Records supplied below:

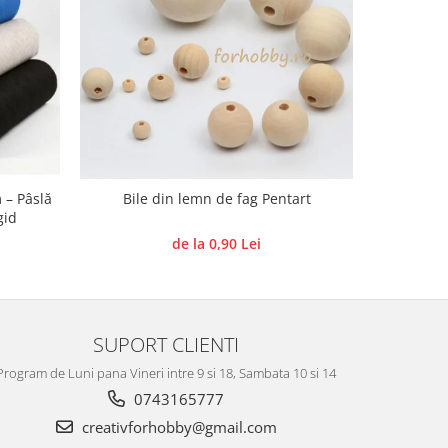
 – Pâslă
Bile din lemn de fag Pentart
Forme de
gid
de la 0,90 Lei
SUPORT CLIENTI
Program de Luni pana Vineri intre 9 si 18, Sambata 10 si 14
0743165777
creativforhobby@gmail.com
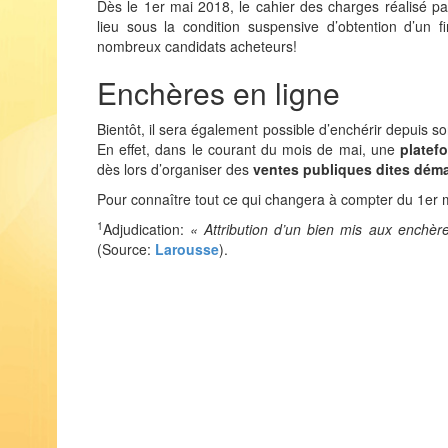
Dès le 1er mai 2018, le cahier des charges réalisé par
lieu sous la condition suspensive d’obtention d’un 
nombreux candidats acheteurs!
Enchères en ligne
Bientôt, il sera également possible d’enchérir depuis so
En effet, dans le courant du mois de mai, une
platef
dès lors d’organiser des
ventes publiques dites déma
Pour connaître tout ce qui changera à compter du 1er
1
Adjudication:
« Attribution d’un bien mis aux enchères
(Source:
Larousse
).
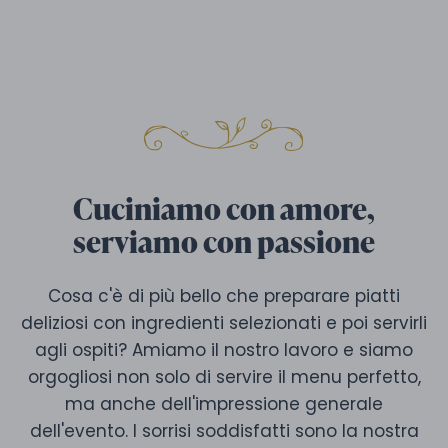
Cuciniamo con amore,
serviamo con passione
Cosa c'è di più bello che preparare piatti
deliziosi con ingredienti selezionati e poi servirli
agli ospiti? Amiamo il nostro lavoro e siamo
orgogliosi non solo di servire il menu perfetto,
ma anche dell'impressione generale
dell'evento. I sorrisi soddisfatti sono la nostra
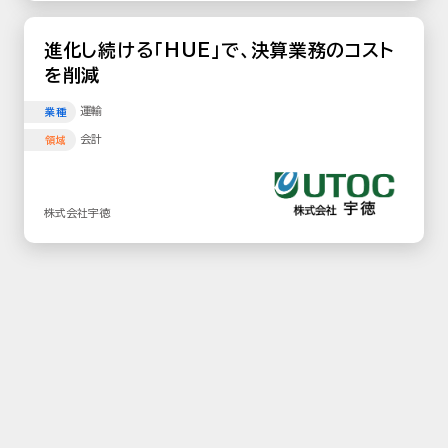
進化し続ける「HUE」で、決算業務のコスト
を削減
運輸
業種
会計
領域
株式会社宇徳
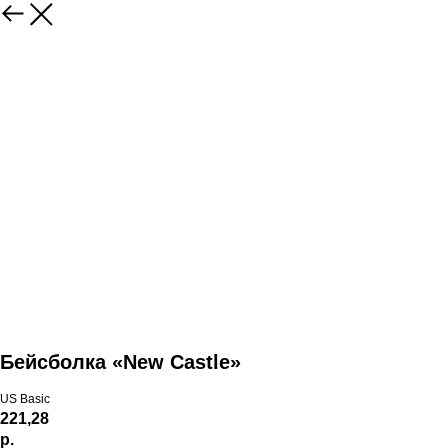
Бейсболка «New Castle»
US Basic
221,28
р.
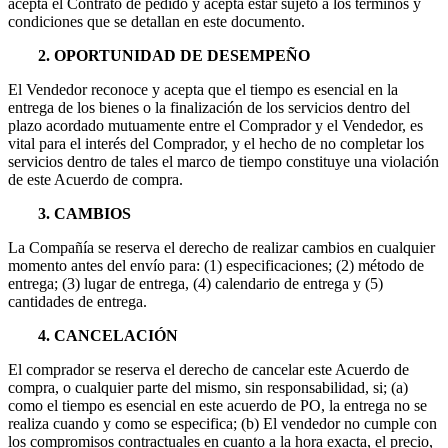
acepta el Contrato de pedido y acepta estar sujeto a los términos y
condiciones que se detallan en este documento.
2. OPORTUNIDAD DE DESEMPEÑO
El Vendedor reconoce y acepta que el tiempo es esencial en la
entrega de los bienes o la finalización de los servicios dentro del
plazo acordado mutuamente entre el Comprador y el Vendedor, es
vital para el interés del Comprador, y el hecho de no completar los
servicios dentro de tales el marco de tiempo constituye una violación
de este Acuerdo de compra.
3. CAMBIOS
La Compañía se reserva el derecho de realizar cambios en cualquier
momento antes del envío para: (1) especificaciones; (2) método de
entrega; (3) lugar de entrega, (4) calendario de entrega y (5)
cantidades de entrega.
4. CANCELACIÓN
El comprador se reserva el derecho de cancelar este Acuerdo de
compra, o cualquier parte del mismo, sin responsabilidad, si; (a)
como el tiempo es esencial en este acuerdo de PO, la entrega no se
realiza cuando y como se especifica; (b) El vendedor no cumple con
los compromisos contractuales en cuanto a la hora exacta, el precio,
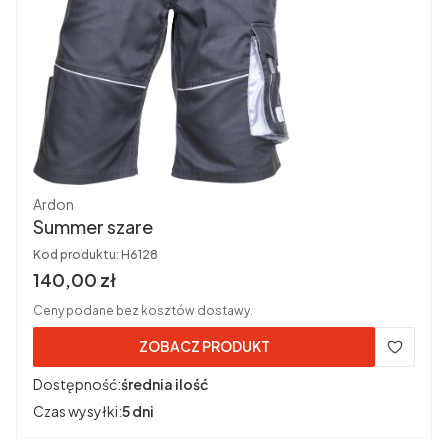
Producent
Ardon
Summer szare
Kod produktu:
H6128
Cena brutto
140,00 zł
Ceny podane bez kosztów dostawy.
ZOBACZ PRODUKT
Dostępność:
średnia ilość
Czas wysyłki:
5 dni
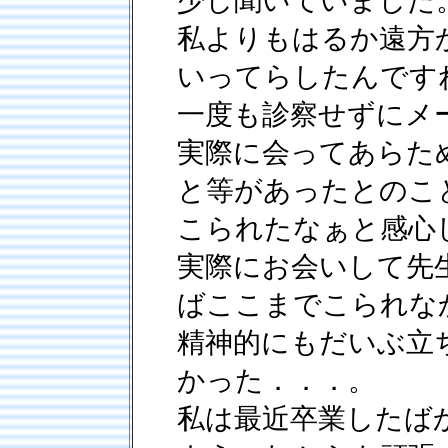
少し聞いていました
私よりもはるか遠方
いってらしたんです
一度も診察せずにメ
実際に会ってあらた
と等があったとのこ
こられたなぁと感心
実際にお会いして先
ばここまでこられな
精神的にもだいぶ立
かった．．．。
私は最近卒業したば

End of Records supplied.

» **Task description**:
Write every line of the data out again exactly, leaving out all images.

» **Exercise result**:
 – Pâslă
Bile din lemn de fag Pentart
Forme de
gid
de la 0,90 Lei
SUPORT CLIENTI
Program de Luni pana Vineri intre 9 si 18, Sambata 10 si 14
0743165777
creativforhobby@gmail.com
Dès le 1er mai 2018, le cahier des charges réalisé par
lieu sous la condition suspensive d’obtention d’un 
nombreux candidats acheteurs!
Enchères en ligne
Bientôt, il sera également possible d’enchérir depuis so
En effet, dans le courant du mois de mai, une
platef
dès lors d’organiser des
ventes publiques dites déma
Pour connaître tout ce qui changera à compter du 1er
1
Adjudication:
« Attribution d’un bien mis aux enchères
(Source:
Larousse
).
Cuciniamo con amore,
serviamo con passione
Cosa c'è di più bello che preparare piatti
deliziosi con ingredienti selezionati e poi servirli
agli ospiti? Amiamo il nostro lavoro e siamo
orgogliosi non solo di servire il menu perfetto,
ma anche dell'impressione generale
dell'evento. I sorrisi soddisfatti sono la nostra
進化し続ける「HUE」で、決算業務のコスト
を削減
運輸
業種
会計
領域
株式会社宇徳
Бейсболка «New Castle»
US Basic
221,28
р.
acepta el Contrato de pedido y acepta estar sujeto a los términos y
condiciones que se detallan en este documento.
2. OPORTUNIDAD DE DESEMPEÑO
El Vendedor reconoce y acepta que el tiempo es esencial en la
entrega de los bienes o la finalización de los servicios dentro del
plazo acordado mutuamente entre el Comprador y el Vendedor, es
vital para el interés del Comprador, y el hecho de no completar los
servicios dentro de tales el marco de tiempo constituye una violación
de este Acuerdo de compra.
3. CAMBIOS
La Compañía se reserva el derecho de realizar cambios en cualquier
momento antes del envío para: (1) especificaciones; (2) método de
entrega; (3) lugar de entrega, (4) calendario de entrega y (5)
cantidades de entrega.
4. CANCELACIÓN
El comprador se reserva el derecho de cancelar este Acuerdo de
compra, o cualquier parte del mismo, sin responsabilidad, si; (a)
como el tiempo es esencial en este acuerdo de PO, la entrega no se
realiza cuando y como se especifica; (b) El vendedor no cumple con
los compromisos contractuales en cuanto a la hora exacta, el precio,
Producent
Ardon
Summer szare
Kod produktu:
H6128
Cena brutto
140,00 zł
Ceny podane bez kosztów dostawy.
ZOBACZ PRODUKT
Dostępność:
średnia ilość
Czas wysyłki:
5 dni
少し聞いていました
私よりもはるか遠方
いってらしたんです
一度も診察せずにメ
実際に会ってあらた
と等があったとのこ
こられたなぁと感心
実際にお会いして先
ばここまでこられな
精神的にもだいぶ立
かった．．．。
私は最近卒業したば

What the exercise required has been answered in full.